OBJECTIVE: Morbidity and mortality in patients with posterior circulation stroke remains an issue despite advances in acute stroke therapies. The intravenous infusion of mesenchymal stem cells (MSCs) elicits therapeutic efficacy in experimental supratentorial stroke models. However, since there are few reliable animal models of ischemia in the posterior circulation, the therapeutic approach with intravenous MSC infusion has not been tested. The objective of this study was to test the hypothesis that intravenously infused MSCs provide functional recovery in a newly developed model of brainstem infarction in rats. METHODS: Basilar artery (BA) occlusion (BAO) was established in rats by selectively ligating 4 points of the proximal BA with 10-0 nylon monofilament suture. The intravenous infusion of MSCs was performed 1 day after BAO induction. MRI and histological examinations were performed to assess ischemic lesion volume, while multiple behavioral tests were performed to evaluate functional recovery. RESULTS: The MSC-treated group exhibited a greater reduction in ischemic lesion volume, while behavioral testing indicated that the MSC-infused group had greater improvement than the vehicle group 28 days after the MSC infusion. Accumulated infused MSCs were observed in the ischemic brainstem lesion. CONCLUSIONS: Infused MSCs may provide neuroprotection to facilitate functional outcomes and reduce ischemic lesion volume as evaluated in a newly developed rat model of persistent BAO.
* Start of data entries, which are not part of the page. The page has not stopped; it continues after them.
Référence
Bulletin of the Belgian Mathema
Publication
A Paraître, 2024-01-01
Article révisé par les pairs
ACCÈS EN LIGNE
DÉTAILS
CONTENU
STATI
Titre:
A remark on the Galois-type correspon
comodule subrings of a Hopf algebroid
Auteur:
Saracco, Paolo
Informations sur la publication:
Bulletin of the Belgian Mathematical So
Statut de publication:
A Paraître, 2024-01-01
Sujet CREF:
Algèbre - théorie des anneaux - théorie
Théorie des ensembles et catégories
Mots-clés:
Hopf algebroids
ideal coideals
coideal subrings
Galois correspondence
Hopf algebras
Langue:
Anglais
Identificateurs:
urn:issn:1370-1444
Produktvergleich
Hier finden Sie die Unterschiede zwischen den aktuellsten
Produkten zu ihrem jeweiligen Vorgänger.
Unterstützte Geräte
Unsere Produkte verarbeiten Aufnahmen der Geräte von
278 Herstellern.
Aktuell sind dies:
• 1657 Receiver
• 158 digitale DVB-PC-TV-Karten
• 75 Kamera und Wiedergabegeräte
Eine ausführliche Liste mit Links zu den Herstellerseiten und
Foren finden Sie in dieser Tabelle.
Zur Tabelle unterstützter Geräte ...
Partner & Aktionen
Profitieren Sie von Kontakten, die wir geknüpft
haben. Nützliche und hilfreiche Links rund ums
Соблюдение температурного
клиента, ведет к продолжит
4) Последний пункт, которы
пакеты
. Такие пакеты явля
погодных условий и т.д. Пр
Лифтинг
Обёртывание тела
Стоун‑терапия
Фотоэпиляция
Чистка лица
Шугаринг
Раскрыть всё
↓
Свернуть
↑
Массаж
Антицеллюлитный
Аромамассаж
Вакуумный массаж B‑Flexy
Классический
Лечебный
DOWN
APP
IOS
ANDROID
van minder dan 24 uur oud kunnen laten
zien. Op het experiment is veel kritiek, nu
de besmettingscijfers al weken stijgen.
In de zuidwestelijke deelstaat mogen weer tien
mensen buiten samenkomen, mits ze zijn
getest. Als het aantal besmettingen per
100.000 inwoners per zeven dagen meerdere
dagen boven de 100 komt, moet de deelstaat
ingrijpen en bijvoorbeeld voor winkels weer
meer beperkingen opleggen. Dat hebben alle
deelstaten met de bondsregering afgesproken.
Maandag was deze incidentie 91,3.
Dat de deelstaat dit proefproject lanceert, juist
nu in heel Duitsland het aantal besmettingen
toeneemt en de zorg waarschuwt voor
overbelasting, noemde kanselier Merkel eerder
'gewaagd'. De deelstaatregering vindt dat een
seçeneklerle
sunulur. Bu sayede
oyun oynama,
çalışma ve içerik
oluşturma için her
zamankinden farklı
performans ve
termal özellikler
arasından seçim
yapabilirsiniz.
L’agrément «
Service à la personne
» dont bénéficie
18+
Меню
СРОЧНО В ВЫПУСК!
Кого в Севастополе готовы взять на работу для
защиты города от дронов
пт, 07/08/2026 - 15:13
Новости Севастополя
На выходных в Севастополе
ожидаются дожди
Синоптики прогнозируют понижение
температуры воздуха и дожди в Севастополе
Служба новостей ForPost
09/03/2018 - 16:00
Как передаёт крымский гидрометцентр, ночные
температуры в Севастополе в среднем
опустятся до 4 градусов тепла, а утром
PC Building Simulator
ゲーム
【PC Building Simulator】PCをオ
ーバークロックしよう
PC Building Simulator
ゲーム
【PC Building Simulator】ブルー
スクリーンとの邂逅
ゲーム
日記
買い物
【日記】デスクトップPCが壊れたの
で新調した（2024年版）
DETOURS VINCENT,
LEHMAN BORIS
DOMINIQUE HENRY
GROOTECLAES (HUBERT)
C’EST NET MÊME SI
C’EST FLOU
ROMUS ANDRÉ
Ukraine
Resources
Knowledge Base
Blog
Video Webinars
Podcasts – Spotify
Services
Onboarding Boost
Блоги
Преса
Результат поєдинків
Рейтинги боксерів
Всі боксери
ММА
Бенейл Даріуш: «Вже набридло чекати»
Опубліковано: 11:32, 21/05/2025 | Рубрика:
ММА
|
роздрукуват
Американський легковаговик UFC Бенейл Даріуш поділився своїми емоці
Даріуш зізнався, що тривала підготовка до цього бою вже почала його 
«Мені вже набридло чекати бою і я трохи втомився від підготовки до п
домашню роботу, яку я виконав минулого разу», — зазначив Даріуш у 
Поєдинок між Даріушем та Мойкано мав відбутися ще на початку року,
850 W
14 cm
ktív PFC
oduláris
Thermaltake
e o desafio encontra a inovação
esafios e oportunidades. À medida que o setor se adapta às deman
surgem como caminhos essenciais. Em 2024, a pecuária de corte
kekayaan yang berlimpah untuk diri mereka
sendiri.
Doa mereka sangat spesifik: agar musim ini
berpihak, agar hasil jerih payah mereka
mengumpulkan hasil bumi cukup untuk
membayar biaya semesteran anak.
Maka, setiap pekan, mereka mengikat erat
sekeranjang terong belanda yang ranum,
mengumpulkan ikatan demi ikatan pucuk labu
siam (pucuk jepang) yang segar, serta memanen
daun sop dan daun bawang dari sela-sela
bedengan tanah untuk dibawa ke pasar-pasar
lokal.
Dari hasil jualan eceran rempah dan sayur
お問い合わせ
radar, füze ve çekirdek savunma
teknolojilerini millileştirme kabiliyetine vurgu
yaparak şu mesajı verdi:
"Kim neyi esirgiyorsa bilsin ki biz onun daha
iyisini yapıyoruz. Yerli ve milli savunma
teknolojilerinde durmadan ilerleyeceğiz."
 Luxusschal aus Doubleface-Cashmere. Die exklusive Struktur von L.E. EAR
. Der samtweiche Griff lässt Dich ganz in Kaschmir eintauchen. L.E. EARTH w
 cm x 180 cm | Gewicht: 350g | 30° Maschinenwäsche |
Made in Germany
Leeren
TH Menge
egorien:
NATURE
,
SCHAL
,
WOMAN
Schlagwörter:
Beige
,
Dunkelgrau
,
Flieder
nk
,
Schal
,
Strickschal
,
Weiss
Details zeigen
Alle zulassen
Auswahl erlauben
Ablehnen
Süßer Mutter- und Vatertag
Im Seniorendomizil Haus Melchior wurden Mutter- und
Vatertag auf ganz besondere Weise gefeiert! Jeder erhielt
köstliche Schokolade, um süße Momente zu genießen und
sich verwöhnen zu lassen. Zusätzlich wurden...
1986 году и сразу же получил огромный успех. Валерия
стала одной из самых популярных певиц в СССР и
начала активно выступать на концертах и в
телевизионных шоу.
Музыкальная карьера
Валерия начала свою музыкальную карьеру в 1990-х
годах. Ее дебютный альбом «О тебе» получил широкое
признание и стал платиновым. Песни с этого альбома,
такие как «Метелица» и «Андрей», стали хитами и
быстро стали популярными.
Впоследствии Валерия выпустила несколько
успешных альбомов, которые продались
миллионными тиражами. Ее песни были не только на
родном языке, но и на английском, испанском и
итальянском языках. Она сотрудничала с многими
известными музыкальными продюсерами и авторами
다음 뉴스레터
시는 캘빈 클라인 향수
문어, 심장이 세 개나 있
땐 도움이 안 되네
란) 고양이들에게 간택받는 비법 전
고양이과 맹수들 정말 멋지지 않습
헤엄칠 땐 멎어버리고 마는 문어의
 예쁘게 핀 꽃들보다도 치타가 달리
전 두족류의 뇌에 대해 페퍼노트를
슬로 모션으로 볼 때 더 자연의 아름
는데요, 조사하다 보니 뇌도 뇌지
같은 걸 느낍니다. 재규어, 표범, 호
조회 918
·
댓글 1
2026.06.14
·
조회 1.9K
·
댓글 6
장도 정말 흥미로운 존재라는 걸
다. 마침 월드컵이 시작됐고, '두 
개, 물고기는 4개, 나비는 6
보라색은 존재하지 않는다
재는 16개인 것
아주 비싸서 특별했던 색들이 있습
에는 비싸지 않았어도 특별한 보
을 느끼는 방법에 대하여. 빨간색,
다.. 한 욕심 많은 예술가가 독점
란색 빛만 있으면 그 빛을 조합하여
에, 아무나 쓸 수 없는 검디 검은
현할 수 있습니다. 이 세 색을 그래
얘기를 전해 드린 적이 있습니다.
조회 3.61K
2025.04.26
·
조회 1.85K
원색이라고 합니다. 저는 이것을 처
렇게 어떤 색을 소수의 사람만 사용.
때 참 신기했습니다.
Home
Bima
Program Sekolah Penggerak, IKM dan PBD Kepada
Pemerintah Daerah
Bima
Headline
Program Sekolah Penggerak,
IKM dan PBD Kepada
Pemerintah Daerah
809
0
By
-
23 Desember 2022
Intravenous infusion of mesenchymal stem cells promotes functional recovery in a rat model of chronic cerebral infarction.

OBJECTIVE: Intravenous infusion of mesenchymal stem cells (MSCs) derived from adult bone marrow improves behavioral function in rat models of cerebral infarction. Although clinical studies are ongoing, most studies have focused on the acute or subacute phase of stroke. In the present study, MSCs derived from bone marrow of rats were intravenously infused 8 weeks after the induction of a middle cerebral artery occlusion (MCAO) to investigate whether delayed systemic injection of MSCs improves functional outcome in the chronic phase of stroke in rats. METHODS: Eight weeks after induction of the MCAO, the rats were randomized and intravenously infused with either MSCs or vehicle. Ischemic volume and behavioral performance were examined. Blood-brain barrier (BBB) integrity was assessed by quantifying the leakage of Evans blue into the brain parenchyma after intravenous infusion. Immunohistochemical analysis was also performed to evaluate the stability of the BBB. RESULTS: Motor recovery was better in the MSC-treated group than in the vehicle-treated group, with rapid improvement (evident at 1 week post-infusion). In MSC-treated rats, reduced BBB leakage and increased microvasculature/repair and neovascularization were observed. CONCLUSIONS: These results indicate that the systemic infusion of MSCs results in functional improvement, which is associated with structural changes in the chronic phase of cerebral infarction, including in the stabilization of the BBB.